- [Problem description] The listing below contains a span that opens with the line containing "Screenshot is 1262x1565." and closes with the line containing "[Close] (871, 240)". Return that span exactly.

- [Task material]
Start of Block

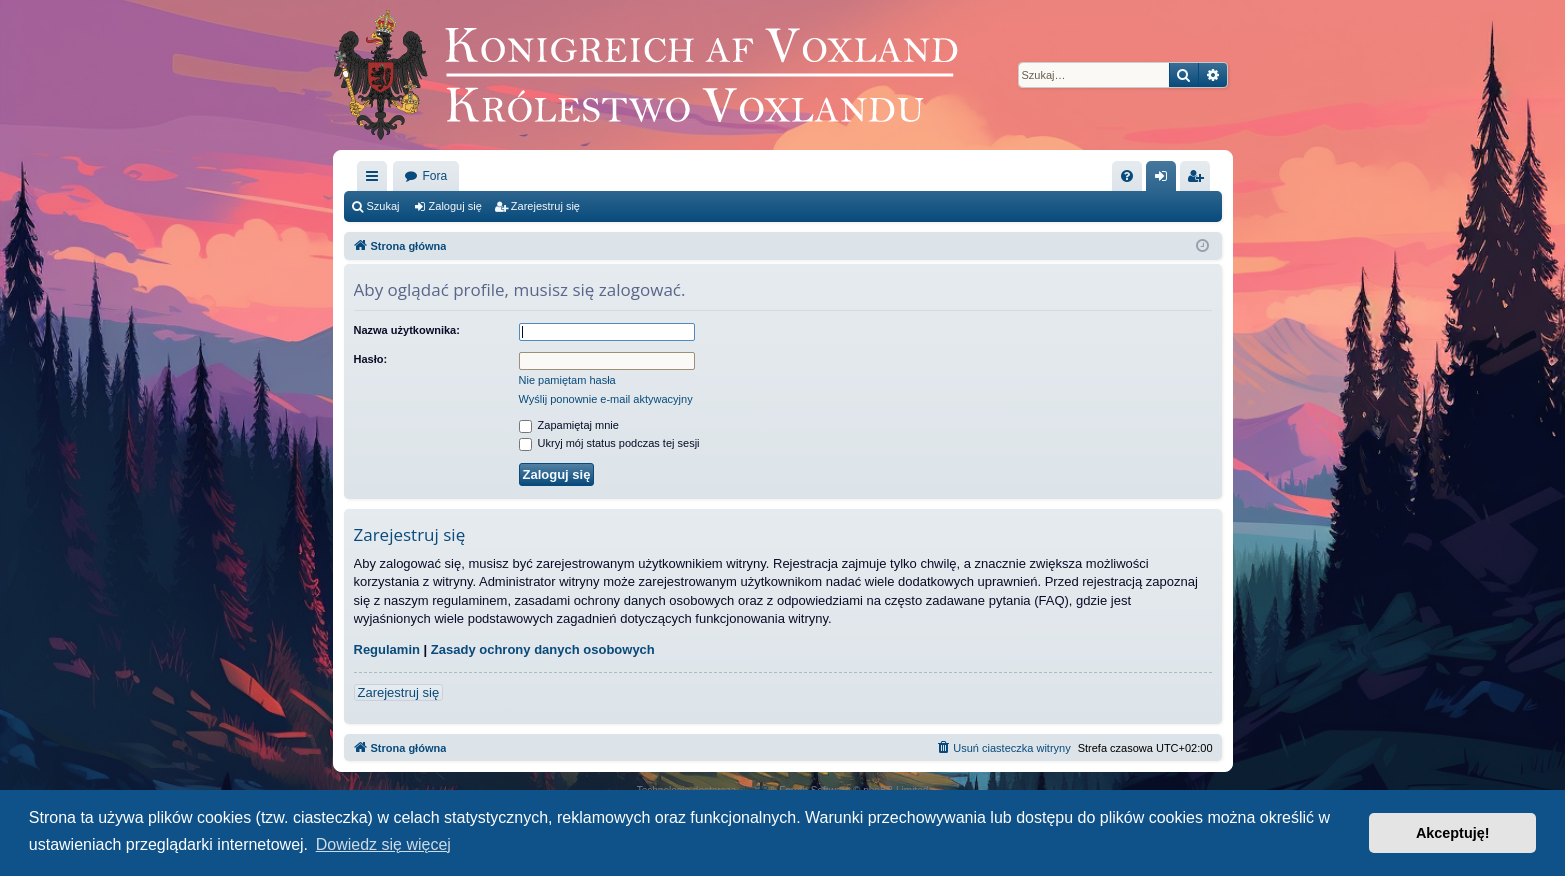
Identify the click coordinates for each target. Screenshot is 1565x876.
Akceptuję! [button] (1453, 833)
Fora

End of Block
Start of Block

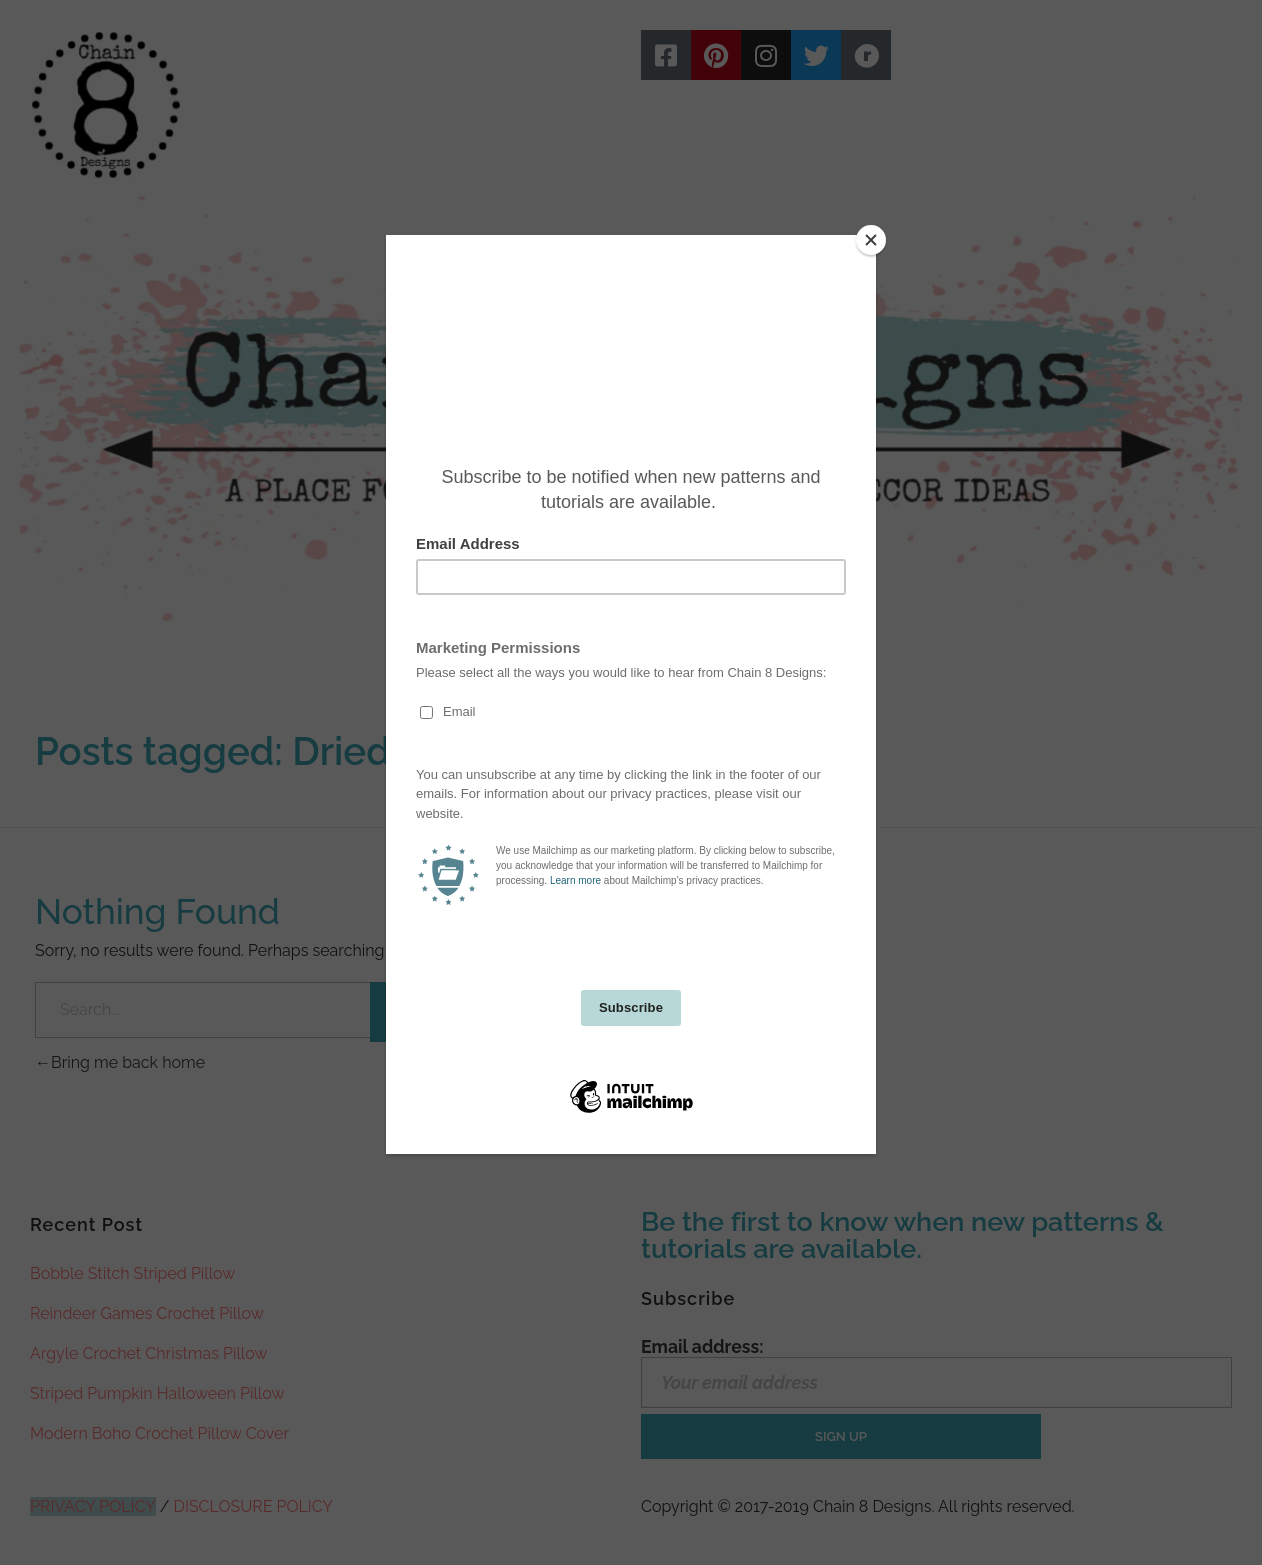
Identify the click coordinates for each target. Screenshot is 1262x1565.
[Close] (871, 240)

End of Block

- [Result of the exercise]
Identify the click coordinates for each target. Screenshot is 1262x1565.
[Close] (871, 240)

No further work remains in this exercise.